Dios está en silencio, aparentemente, y los seres humanos se imponen tiranías, cometen injusticias, esclavizan, maltratan, oprimen, asesinan, y hacen toda clase de vilezas en perjuicio de sus semejantes. Se suplica su intervención y auxilio para despejar situaciones de esta naturaleza entre los seres humanos; pero, no se percibe respuesta.
Se ruega a Dios pidiendo auxilio y no se recibe inmediata atención en el tiempo anhelado, según el ruego y deseo. Ante esto, se considera que el silencio es por razones de impertinencia, o porque las peticiones no se han hecho con la fe necesaria, y por eso el silencio de Dios.
En casos cuando no se recibe resultado inmediato a las plegarias, hay quienes dicen que Dios está muerto; éstos han perdido la razón, o la capacidad de usarla bien, porque Dios no nació; por tanto, la Divinidad no puede morir o desaparecer o inmutarse. Sólo lo que nace es lo que muere. Dios no nació, por tanto, no puede morir. Dios fue, es y será por toda la eternidad.
Así se debe concebir y manifestar; más, a la mente viene una pregunta importante, que otros han hecho a través de la historia de la humanidad: ¿si Dios no está muerto, entonces se ha alejado, o se ha dormido? ¿o está en aparente silencio mirando a los seres creados a su imagen y semejanza en continuo conflicto entre ellos y en negación a toda virtud, disciplina, fe, esperanza y amor?
El silencio de Dios puede ser amargamente triste, tortuosamente desesperante, profundamente desconcertante; puede infundir temor, soledad, terror, descorazonamiento y sentir aislamiento. Este concepto o entendimiento es por la condición humana, que busca satisfacción inmediata. Hay desesperación al no forzar la Voluntad Divina ante la oración, deseo o requerimiento. La respuesta se da según el Plan Divino, y no en el espacio y tiempo de la exigencia de inmediatez.
Se dice que el silencio de Dios es amargamente triste y sombrío, porque alrededor ocurren tantas faltas contra Su Divina Voluntad, tantas ofensas contra sus criaturas, más se mantiene en inquietante, insondable y profundo silencio.

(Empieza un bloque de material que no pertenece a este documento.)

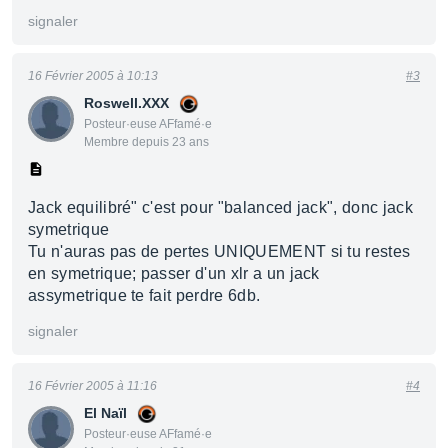
signaler
16 Février 2005 à 10:13
#3
Roswell.XXX
Posteur·euse AFfamé·e
Membre depuis 23 ans
Jack equilibré" c'est pour "balanced jack", donc jack
symetrique
Tu n'auras pas de pertes UNIQUEMENT si tu restes
en symetrique; passer d'un xlr a un jack
assymetrique te fait perdre 6db.
signaler
16 Février 2005 à 11:16
#4
El Naïl
Posteur·euse AFfamé·e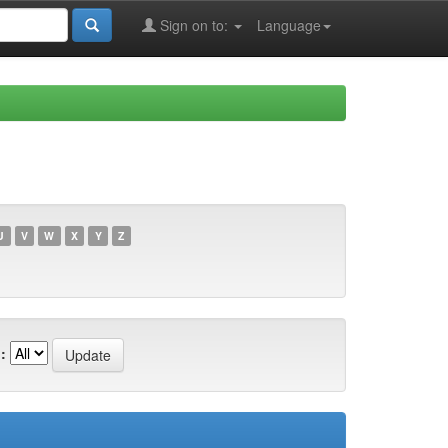
Sign on to:
Language
U
V
W
X
Y
Z
: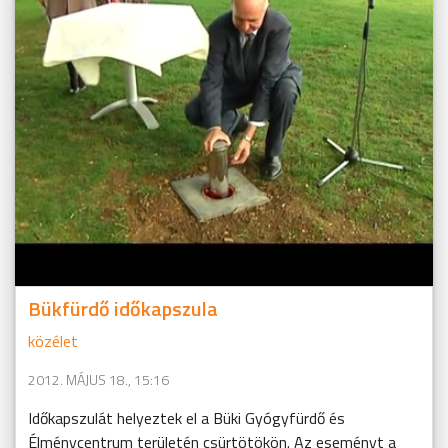
Bükfürdő időkapszula
közélet
2012. MÁJUS 18., 15:16
Időkapszulát helyeztek el a Büki Gyógyfürdő és
Élménycentrum területén csürtötökön. Az eseményt a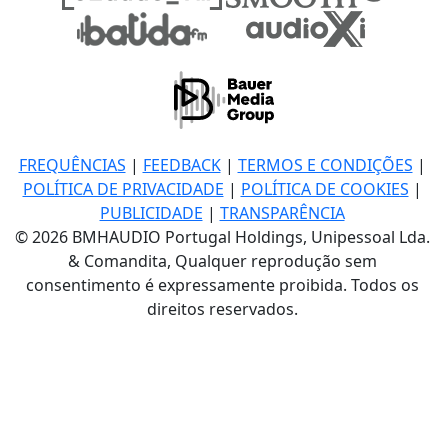
FREQUÊNCIAS
|
FEEDBACK
|
TERMOS E CONDIÇÕES
|
POLÍTICA DE PRIVACIDADE
|
POLÍTICA DE COOKIES
|
PUBLICIDADE
|
TRANSPARÊNCIA
© 2026 BMHAUDIO Portugal Holdings, Unipessoal Lda.
& Comandita, Qualquer reprodução sem
consentimento é expressamente proibida. Todos os
direitos reservados.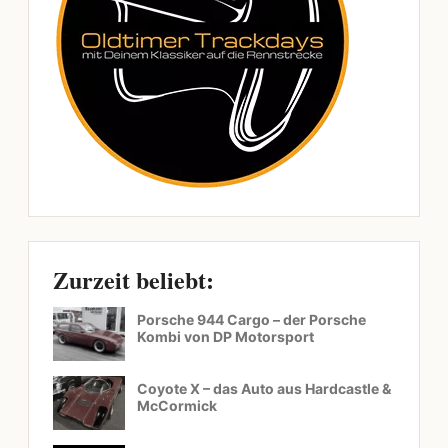
Zurzeit beliebt:
Porsche 944 Cargo – der Porsche
Kombi von DP Motorsport
Coyote X – das Auto aus Hardcastle &
McCormick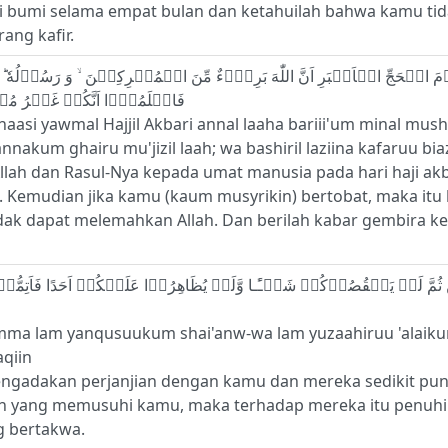
i bumi selama empat bulan dan ketahuilah bahwa kamu ti
ng kafir.
فَاعۡلَمُوۡۤا اَنَّكُمۡ غَيۡرُ مُعۡجِزِى اللّٰهِ‌ ؕ وَبَشِّرِ الَّذِيۡنَ كَفَرُوۡا بِعَذَابٍ اَ لِيۡمٍۙ
 naasi yawmal Hajjil Akbari annal laaha bariii'um minal mus
nakum ghairu mu'jizil laah; wa bashiril laziina kafaruu bi
llah dan Rasul-Nya kepada umat manusia pada hari haji ak
. Kemudian jika kamu (kaum musyrikin) bertobat, maka itu 
dak dapat melemahkan Allah. Dan berilah kabar gembira k
a summa lam yanqusuukum shai'anw-wa lam yuzaahiruu 'alai
aqiin
ngadakan perjanjian dengan kamu dan mereka sedikit pun t
n yang memusuhi kamu, maka terhadap mereka itu penuhila
g bertakwa.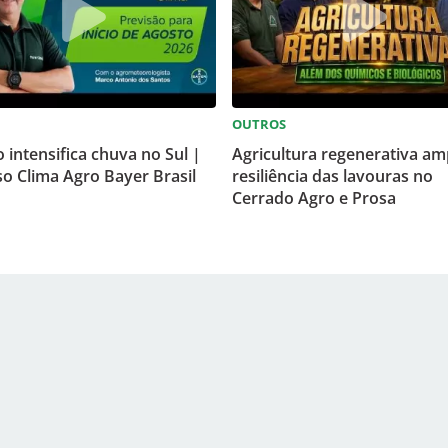
OUTROS
o intensifica chuva no Sul |
Agricultura regenerativa am
o Clima Agro Bayer Brasil
resiliência das lavouras no
Cerrado Agro e Prosa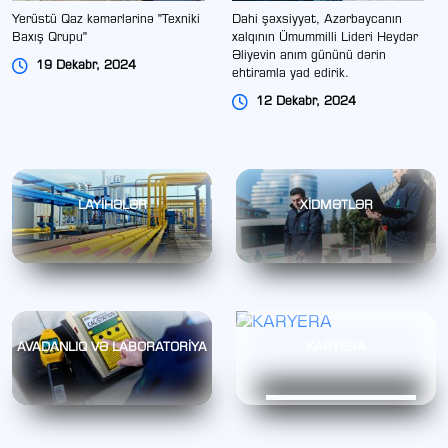
Yerüstü Qaz kəmərlərinə "Texniki
Dahi şəxsiyyət, Azərbaycanın
Baxış Qrupu"
xalqının Ümummilli Lideri Heydər
Əliyevin anım gününü dərin
19 Dekabr, 2024
ehtiramla yad edirik.
12 Dekabr, 2024
LAYİHƏLƏR
XİDMƏTLƏR
AVADANLIQ VƏ LABORATORİYA
KARYERA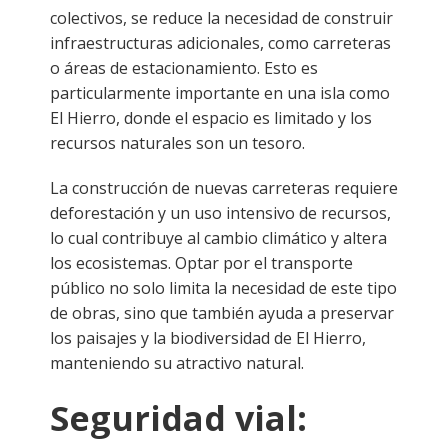
colectivos, se reduce la necesidad de construir
infraestructuras adicionales, como carreteras
o áreas de estacionamiento. Esto es
particularmente importante en una isla como
El Hierro, donde el espacio es limitado y los
recursos naturales son un tesoro.
La construcción de nuevas carreteras requiere
deforestación y un uso intensivo de recursos,
lo cual contribuye al cambio climático y altera
los ecosistemas. Optar por el transporte
público no solo limita la necesidad de este tipo
de obras, sino que también ayuda a preservar
los paisajes y la biodiversidad de El Hierro,
manteniendo su atractivo natural.
Seguridad vial: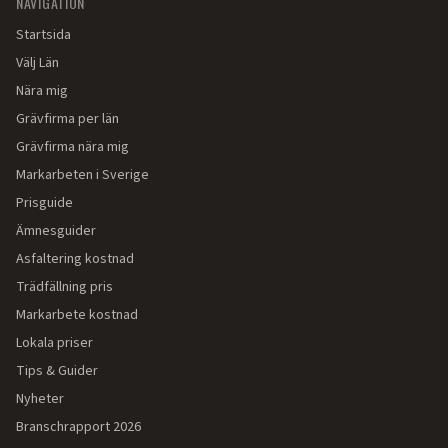
NAVIGATION
Startsida
Välj Län
Nära mig
Grävfirma per län
Grävfirma nära mig
Markarbeten i Sverige
Prisguide
Ämnesguider
Asfaltering kostnad
Trädfällning pris
Markarbete kostnad
Lokala priser
Tips & Guider
Nyheter
Branschrapport 2026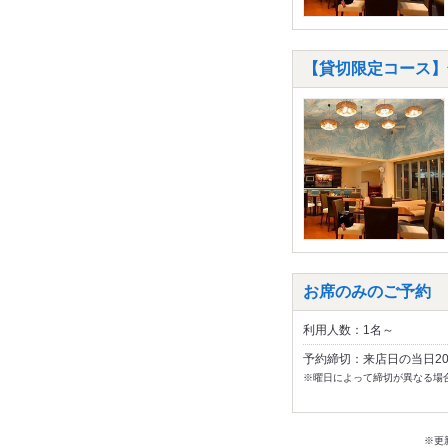
【貸切限定コース】全
お席のみのご予約
利用人数：1名～
予約締切：来店日の当日2
※曜日によって締切が異なる場
※更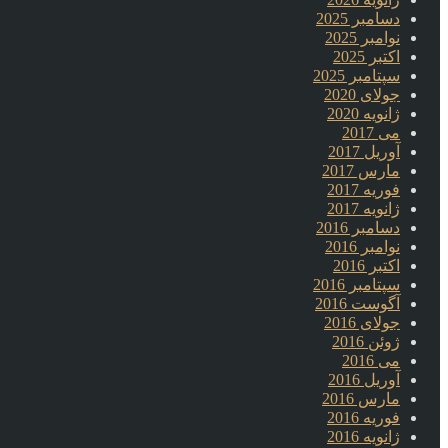
دسامبر 2025
نوامبر 2025
اکتبر 2025
سپتامبر 2025
جولای 2020
ژانویه 2020
می 2017
آوریل 2017
مارس 2017
فوریه 2017
ژانویه 2017
دسامبر 2016
نوامبر 2016
اکتبر 2016
سپتامبر 2016
آگوست 2016
جولای 2016
ژوئن 2016
می 2016
آوریل 2016
مارس 2016
فوریه 2016
ژانویه 2016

En el Antiguo Testamento se leen las desesperadas palabras de los piadosos de Israel, cuando requerían a Dios diciendo: “¿Por qué duermes Señor? ¡Despierta, despierta! ¿Por qué te olvidas de nosotros, que sufrimos tanto? ¡Levántate, ven a ayudarnos y sálvanos por tu gran amor!”. (Salmo 44: 24-26).
Como puede verse, no somos los primeros en pensar que Dios mantiene silencio que infunde temor, terror, sentimiento que descorazona, que hace sentir abandono, triste soledad y aislamiento, que hace gemir y exclamar como Jesús en la Cruz: “¿Dios mío, Dios mío, ¿por qué me has abandonado?” (Mateo 27:46).
¡El silencio de Dios! Silencio ante los gritos de desespero, silencio ante las peticiones, ante las enfermedades, ante los hechos de violencia, ante las lágrimas de los desconsolados, se vuelve a orar y suplicar de nuevo, más, se mantiene el sigilo y hay desesperación, aunque sabemos que se tiene a Cristo como el mediador ante El Padre y se sabe que Él intercede por los que claman compasión; por eso, se pone el alma, fortalecida con la fe en todo momento, en toda ocasión y se espera la respuesta en tiempo de la Divina Soberanía.
Ante la aparente falta de respuesta a la solución de las enfermedades, los problemas morales, las dudas que desesperan, la opresión del prójimo por cuya solución se ora, las injusticias en el mundo, los sufrimientos de toda índole, todo sigue igual. A pesar de lo antes dicho, Cristo está tras ese aparente silencio, mirándonos y oyéndonos.
No se debe olvidar que, si la respuesta a las oraciones es silencio, por lo menos consolémonos sabiendo que Él: el Cordero de Dios, el que intercede por los fieles creyentes, está en reserva, oyéndolos e inmensamente amándolos; la respuesta vendrá según, la santa voluntad del Dios de la misericordia.